- Opening Delimiter -

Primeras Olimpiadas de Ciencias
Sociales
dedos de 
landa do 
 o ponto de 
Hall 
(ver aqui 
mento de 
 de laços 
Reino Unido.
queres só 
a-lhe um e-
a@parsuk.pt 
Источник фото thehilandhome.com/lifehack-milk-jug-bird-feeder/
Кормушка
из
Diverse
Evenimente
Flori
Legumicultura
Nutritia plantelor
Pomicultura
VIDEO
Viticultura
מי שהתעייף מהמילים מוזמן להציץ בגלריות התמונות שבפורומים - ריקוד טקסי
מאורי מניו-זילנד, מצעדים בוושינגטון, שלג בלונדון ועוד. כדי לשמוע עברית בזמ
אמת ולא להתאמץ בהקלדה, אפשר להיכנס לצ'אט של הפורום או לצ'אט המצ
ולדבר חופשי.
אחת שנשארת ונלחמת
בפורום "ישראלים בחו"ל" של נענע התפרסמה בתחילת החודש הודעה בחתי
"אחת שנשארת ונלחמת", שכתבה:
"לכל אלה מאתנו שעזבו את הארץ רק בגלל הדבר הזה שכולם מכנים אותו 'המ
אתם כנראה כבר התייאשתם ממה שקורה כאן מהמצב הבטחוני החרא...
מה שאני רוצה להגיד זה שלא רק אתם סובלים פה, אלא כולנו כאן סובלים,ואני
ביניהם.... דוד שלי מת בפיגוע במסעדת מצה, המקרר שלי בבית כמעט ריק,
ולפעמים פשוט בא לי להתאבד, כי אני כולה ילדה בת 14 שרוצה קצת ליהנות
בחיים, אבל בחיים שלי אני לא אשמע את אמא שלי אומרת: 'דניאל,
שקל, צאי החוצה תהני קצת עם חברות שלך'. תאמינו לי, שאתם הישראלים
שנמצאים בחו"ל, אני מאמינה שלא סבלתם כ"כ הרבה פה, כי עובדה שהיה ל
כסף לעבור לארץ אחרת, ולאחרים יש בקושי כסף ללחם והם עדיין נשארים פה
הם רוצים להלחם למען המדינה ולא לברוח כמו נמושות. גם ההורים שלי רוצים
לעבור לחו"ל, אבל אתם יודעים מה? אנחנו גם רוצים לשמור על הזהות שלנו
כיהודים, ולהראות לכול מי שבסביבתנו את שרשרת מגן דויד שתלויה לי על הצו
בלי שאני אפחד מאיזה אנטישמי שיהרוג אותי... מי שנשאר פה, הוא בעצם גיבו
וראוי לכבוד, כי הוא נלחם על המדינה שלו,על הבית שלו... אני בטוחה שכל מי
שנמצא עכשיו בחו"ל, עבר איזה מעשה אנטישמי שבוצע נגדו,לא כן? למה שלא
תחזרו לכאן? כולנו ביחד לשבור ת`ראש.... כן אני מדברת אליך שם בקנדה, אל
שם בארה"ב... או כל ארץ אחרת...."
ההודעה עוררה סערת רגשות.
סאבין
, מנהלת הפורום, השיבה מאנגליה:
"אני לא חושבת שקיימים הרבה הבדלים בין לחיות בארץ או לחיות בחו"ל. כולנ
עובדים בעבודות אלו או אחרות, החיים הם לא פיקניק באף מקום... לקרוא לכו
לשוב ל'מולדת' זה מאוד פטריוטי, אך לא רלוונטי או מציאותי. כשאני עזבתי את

- Closing Delimiter -

» **WHAT TO DO**
The range runs from the line with "Nutritia plantelor" up to and including the line with "בלי שאני אפחד" in the listing above; please write out exactly those lines and nothing more.

» **ANSWER BOX**
Nutritia plantelor
Pomicultura
VIDEO
Viticultura
מי שהתעייף מהמילים מוזמן להציץ בגלריות התמונות שבפורומים - ריקוד טקסי
מאורי מניו-זילנד, מצעדים בוושינגטון, שלג בלונדון ועוד. כדי לשמוע עברית בזמ
אמת ולא להתאמץ בהקלדה, אפשר להיכנס לצ'אט של הפורום או לצ'אט המצ
ולדבר חופשי.
אחת שנשארת ונלחמת
בפורום "ישראלים בחו"ל" של נענע התפרסמה בתחילת החודש הודעה בחתי
"אחת שנשארת ונלחמת", שכתבה:
"לכל אלה מאתנו שעזבו את הארץ רק בגלל הדבר הזה שכולם מכנים אותו 'המ
אתם כנראה כבר התייאשתם ממה שקורה כאן מהמצב הבטחוני החרא...
מה שאני רוצה להגיד זה שלא רק אתם סובלים פה, אלא כולנו כאן סובלים,ואני
ביניהם.... דוד שלי מת בפיגוע במסעדת מצה, המקרר שלי בבית כמעט ריק,
ולפעמים פשוט בא לי להתאבד, כי אני כולה ילדה בת 14 שרוצה קצת ליהנות
בחיים, אבל בחיים שלי אני לא אשמע את אמא שלי אומרת: 'דניאל,
שקל, צאי החוצה תהני קצת עם חברות שלך'. תאמינו לי, שאתם הישראלים
שנמצאים בחו"ל, אני מאמינה שלא סבלתם כ"כ הרבה פה, כי עובדה שהיה ל
כסף לעבור לארץ אחרת, ולאחרים יש בקושי כסף ללחם והם עדיין נשארים פה
הם רוצים להלחם למען המדינה ולא לברוח כמו נמושות. גם ההורים שלי רוצים
לעבור לחו"ל, אבל אתם יודעים מה? אנחנו גם רוצים לשמור על הזהות שלנו
כיהודים, ולהראות לכול מי שבסביבתנו את שרשרת מגן דויד שתלויה לי על הצו
בלי שאני אפחד מאיזה אנטישמי שיהרוג אותי... מי שנשאר פה, הוא בעצם גיבו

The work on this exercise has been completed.